European energy traders this summer are not as keen as they were last year when it comes to leasing gas reservoirs from Ukraine to stockpile. Although the largest reservoirs on the continent are operated by Kiev, and last year there was a competition to see who could accumulate more surpluses there, the Russian artillery attacks caused such serious damage to the Ukrainian energy infrastructure that it prompted a restructuring of the short-term plans of Western companies.
The Financial Times reports that in June and July this year, after the storage peak
European gas stocks stored in Ukraine were only one-tenth of last year's amount.
EU reservoirs can hold roughly 100 billion cubic meters of gas, last year Ukraine offered an additional 10 billion cubic meters of storage capacity, of which European traders used about 2 billion - not least because of the extremely discounted storage tariffs.

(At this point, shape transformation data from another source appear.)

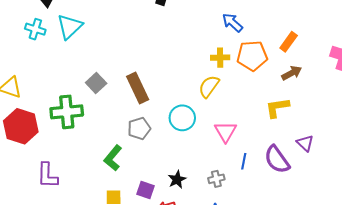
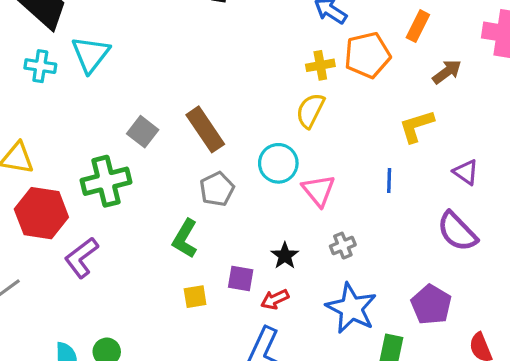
brown arrow: (292, 73) -> (447, 72), moved
pink triangle: (225, 132) -> (319, 190), moved
purple semicircle: (277, 159) -> (457, 231), moved
blue line: (244, 161) -> (389, 180), moved
purple L-shape: (47, 175) -> (81, 258), moved, turned 60

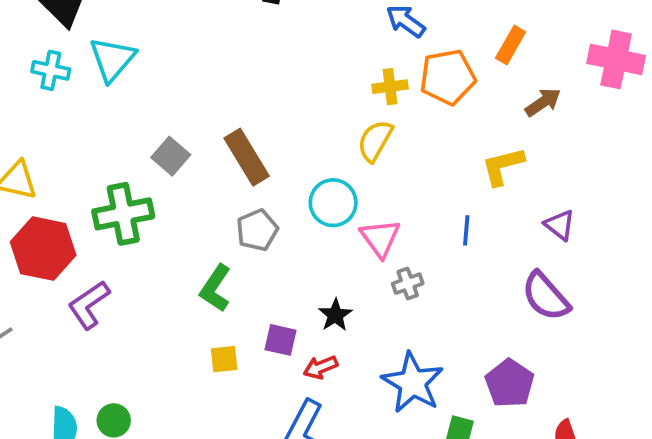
gray cross: (343, 246) -> (408, 284), moved

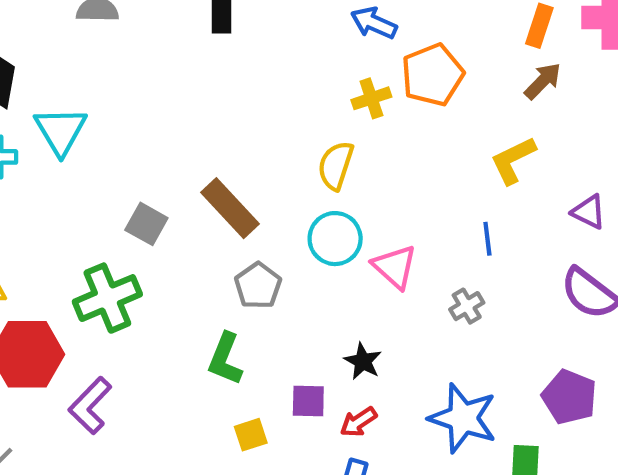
orange rectangle: (511, 45) -> (539, 26), moved
yellow semicircle: (375, 141) -> (336, 166), moved
gray cross: (408, 284) -> (467, 306), moved

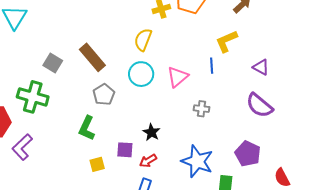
blue line: (487, 239) -> (212, 66), moved
pink triangle: (395, 267) -> (178, 77), moved, turned 35
green cross: (107, 298) -> (33, 97), turned 36
gray cross: (467, 306) -> (201, 109), turned 35

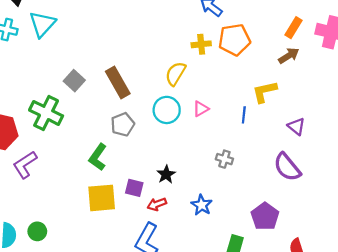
pink triangle: (178, 77) -> (201, 109), moved, size x0.7
blue star: (197, 161) -> (202, 205), moved, size x0.6
yellow square: (97, 164) -> (102, 198), size x1.8

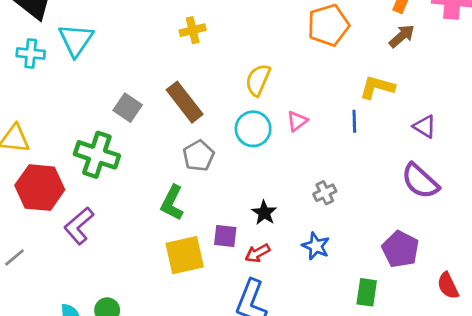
yellow cross: (201, 44) -> (193, 30), moved
yellow L-shape: (265, 92) -> (377, 87), turned 36
gray cross: (224, 159) -> (325, 193), moved, turned -35

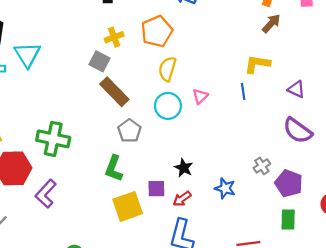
orange pentagon: (328, 25) -> (157, 31), moved
gray square: (128, 108) -> (99, 61), moved
gray cross: (325, 193) -> (262, 166), moved
green rectangle: (367, 292) -> (288, 220), moved

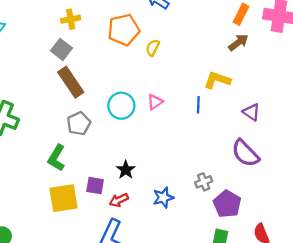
yellow cross: (114, 37) -> (71, 19), moved
yellow semicircle: (167, 69) -> (153, 48), moved, size x0.7
blue star: (225, 188) -> (163, 198), turned 30

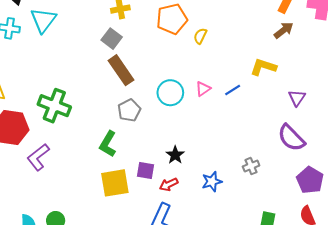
blue line: (198, 105) -> (233, 90), moved, turned 56
purple triangle: (251, 112) -> (297, 98), turned 30
purple pentagon: (227, 204) -> (310, 180), moved

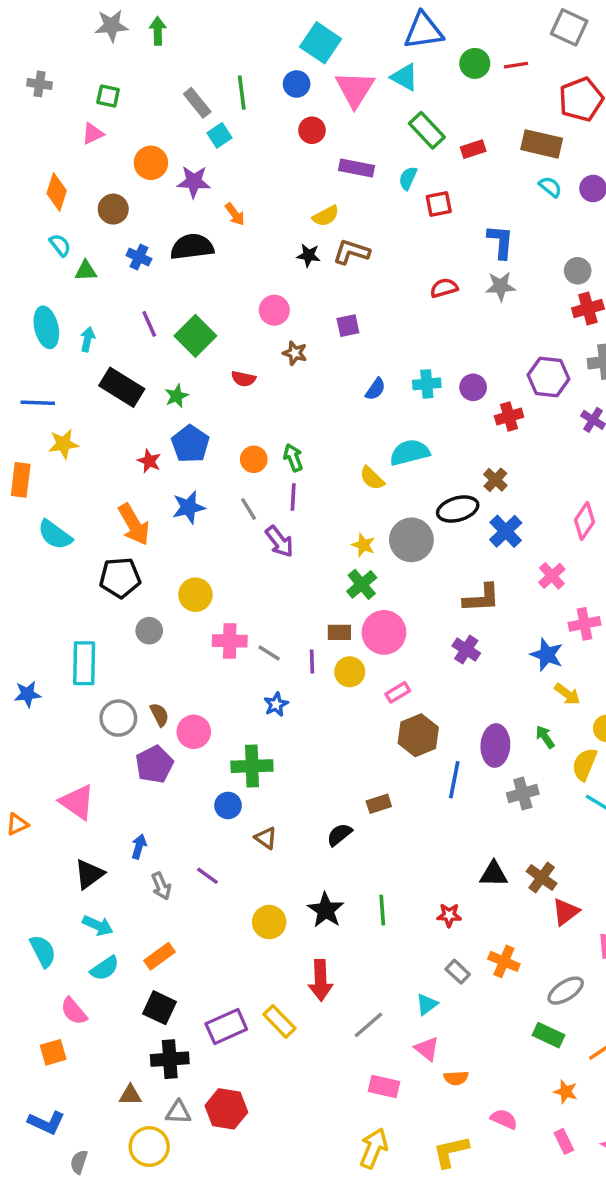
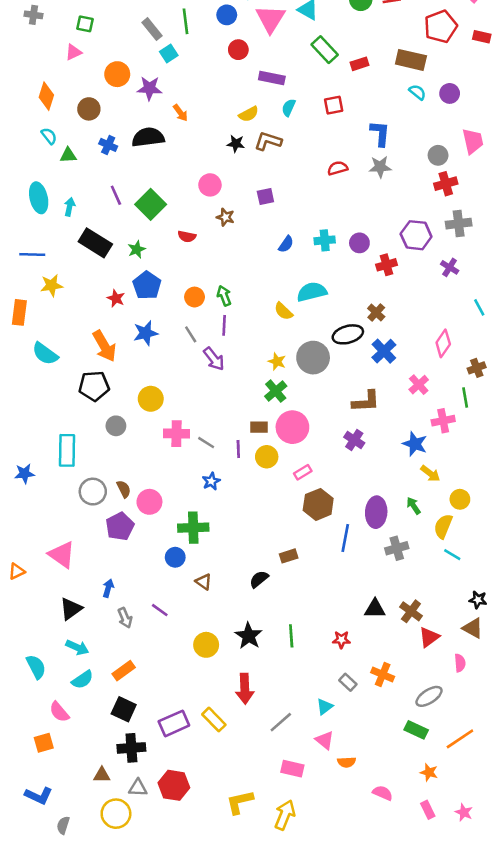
cyan semicircle: (408, 178) -> (289, 108), moved
yellow L-shape: (451, 1152) -> (240, 802), moved

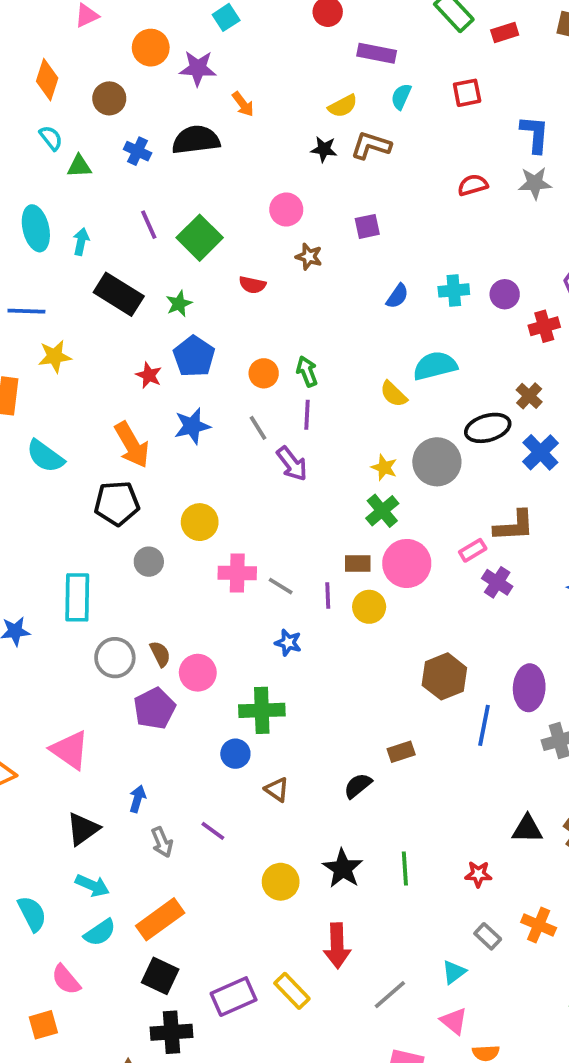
pink rectangle: (303, 472) -> (473, 550), moved
blue star: (211, 481) -> (288, 643), turned -30
orange rectangle: (124, 671) -> (160, 919), size x1.4

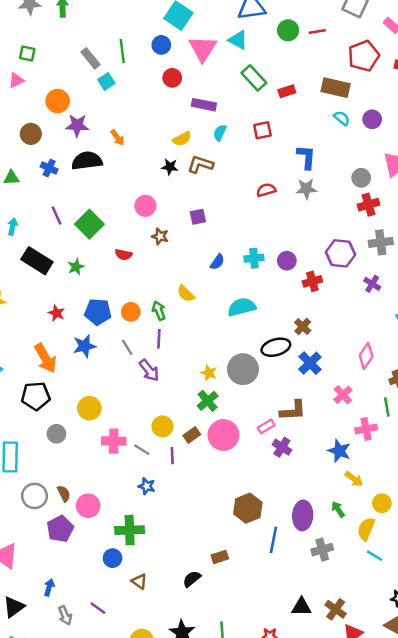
purple star: (198, 68) -> (77, 125), moved
blue pentagon: (194, 356) -> (98, 312), moved, turned -30
yellow semicircle: (394, 394) -> (186, 294), moved
brown rectangle: (358, 563) -> (192, 435), turned -35
yellow circle: (369, 607) -> (162, 426), moved

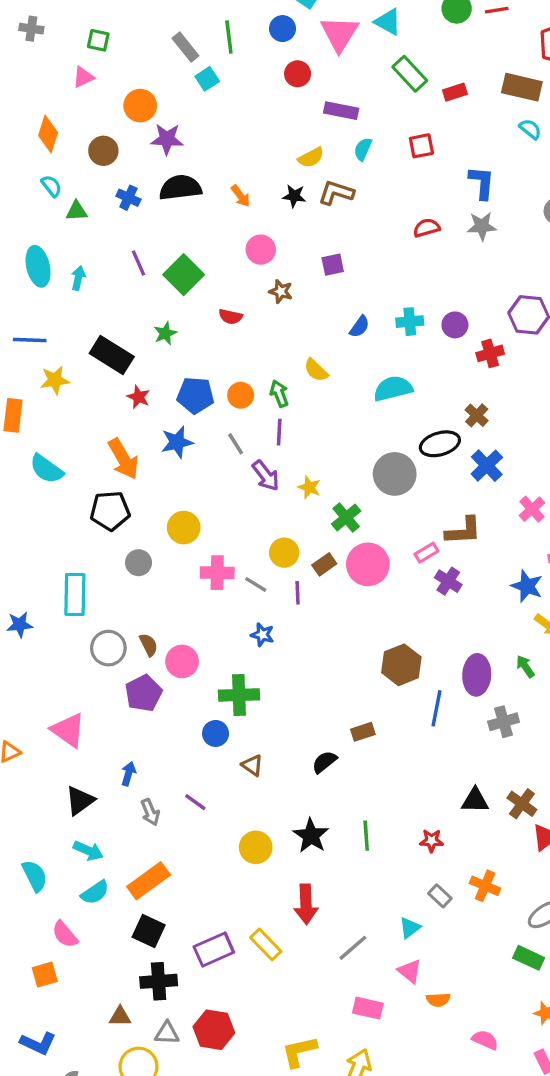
orange arrow: (117, 138) -> (241, 196), moved
black rectangle: (37, 261) -> (112, 355), moved
yellow star: (209, 373) -> (309, 487), moved

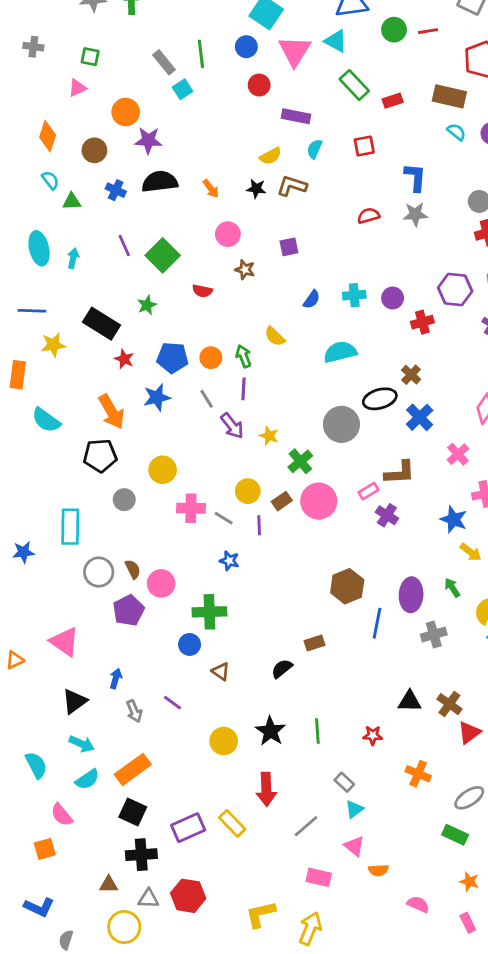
gray rectangle: (440, 896) -> (344, 782), moved

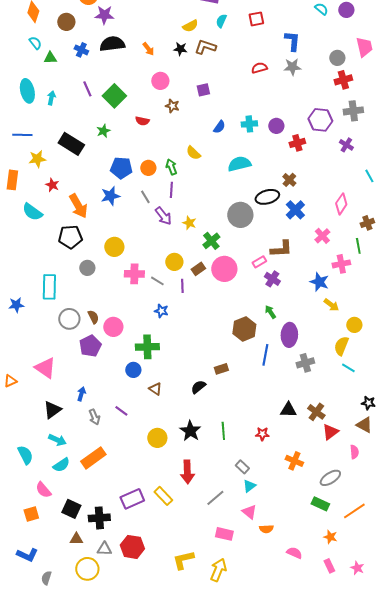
red star: (124, 359) -> (52, 185), moved
green arrow: (452, 588) -> (270, 312), moved
black square: (133, 812) -> (71, 509), moved

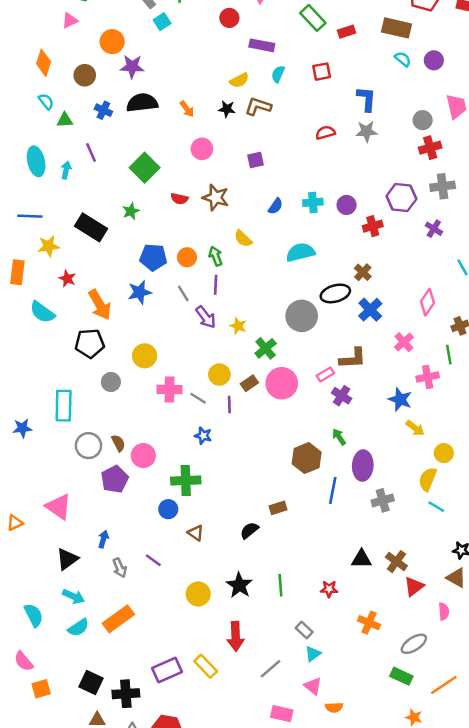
purple line: (87, 89) -> (91, 153), moved
brown star: (172, 106) -> (216, 197), moved, size x1.5
pink semicircle: (43, 490) -> (24, 661), moved

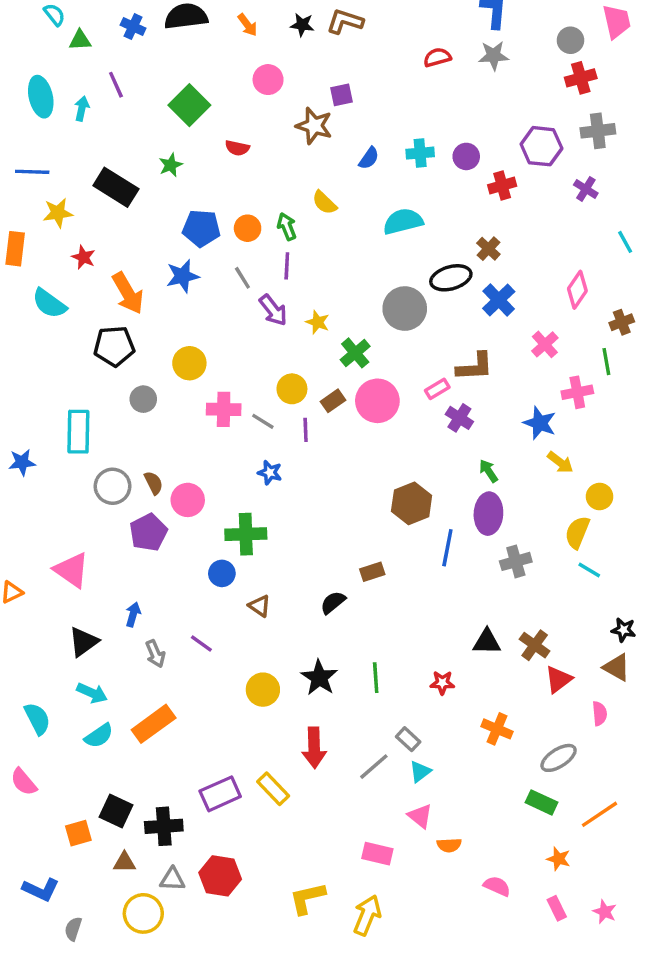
brown star: (216, 197) -> (314, 126), moved
green arrow: (339, 437) -> (488, 471), moved
gray line: (270, 669) -> (374, 767), moved
orange square: (41, 689) -> (78, 833), moved

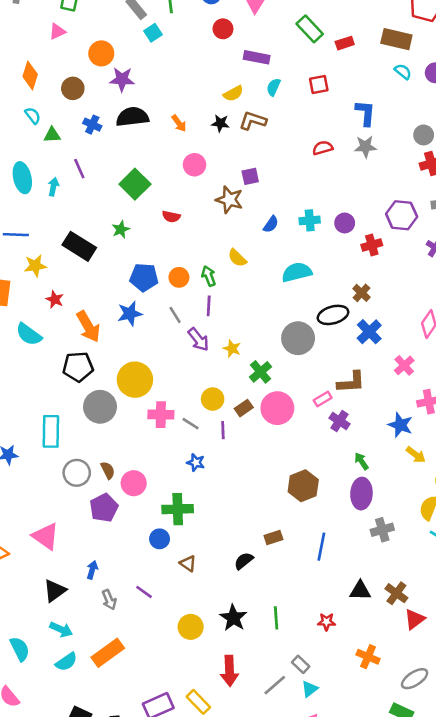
yellow circle: (189, 363) -> (135, 380), size x1.4
gray circle: (143, 399) -> (100, 407), size x1.6
blue line: (447, 548) -> (321, 547), moved

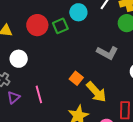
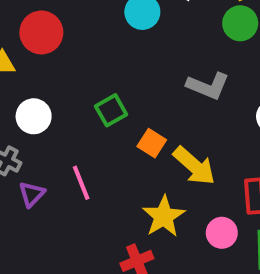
red circle: (37, 25) -> (41, 32), moved
green square: (60, 26) -> (111, 110), moved

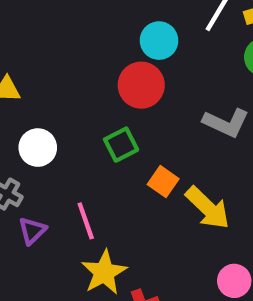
red circle: (41, 32) -> (141, 85), moved
yellow star: (164, 216) -> (104, 272), moved

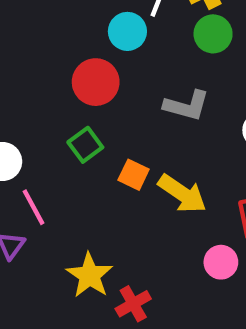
cyan circle: (159, 41) -> (127, 31), moved
pink line: (86, 221) -> (33, 207), moved

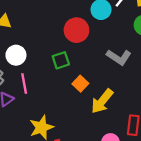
yellow arrow: (182, 194) -> (102, 101), turned 76

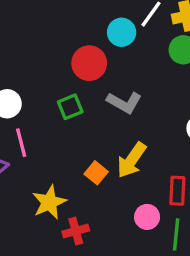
gray L-shape: (119, 57) -> (124, 102), moved
orange square: (80, 84) -> (96, 173), moved

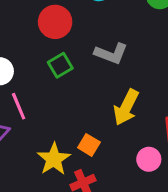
red circle: (89, 63) -> (55, 22), moved
orange square: (96, 173) -> (89, 145), moved

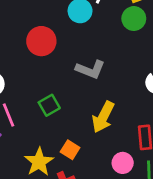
green square: (60, 65) -> (49, 105), moved

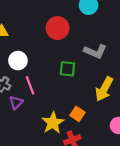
green square: (49, 105) -> (67, 69), moved, turned 35

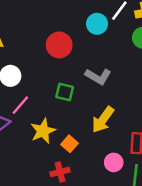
pink line: (30, 85) -> (20, 105), turned 54
yellow star: (53, 123) -> (43, 131), moved

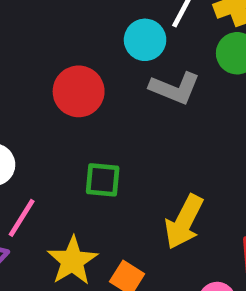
gray L-shape: (98, 76) -> (175, 88), moved

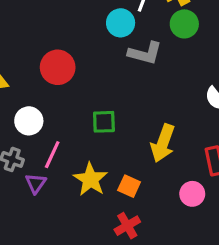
red circle: (79, 91) -> (58, 67), moved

However, all of this has fundamentally changed this year. European companies sent only 15.4 million and 51.9 million cubic meters of gas to Ukraine for storage in June and July, respectively, compared to 102.7 million and 586.6 million last year. In other words, there is still very little storage this year, even if the European facilities are already at 86 percent saturation.
The main concern is, of course, the storage risk created as a result of the Russian attacks. Although the gas tanks are located deep underground and thus protected from missile attacks, the same cannot be said about the surface facilities located above them - which ensure the storage and retrieval of gas. In other words, there is absolutely no guarantee that they will be able to get the gas out of the ground when it is needed due to Russian airstrikes.
No insurance
Although Ukraine's state-owned energy company, Naftogaz, says damage to above-ground facilities from the spring attacks has been repaired and that everything is operating as usual, Western traders see no assurance that the destruction will not begin again. As much as Ukraine wants to rent out its infrastructure again, according to the EU partners, Kiev should present some very serious incentives for them to use it.
Last year, the EU negotiated with financial institutions and achieved results on risk insurance, but this year, thanks to the effectiveness of Russian attacks, not many were willing to guarantee such a risky business venture. Ukraine could have earned roughly 200 million euros from gas storage, but the hedging costs of this optimal amount could reach up to 1 billion euros. As one expert put it: "They will help him more if they simply transfer 1 billion euros to Ukraine."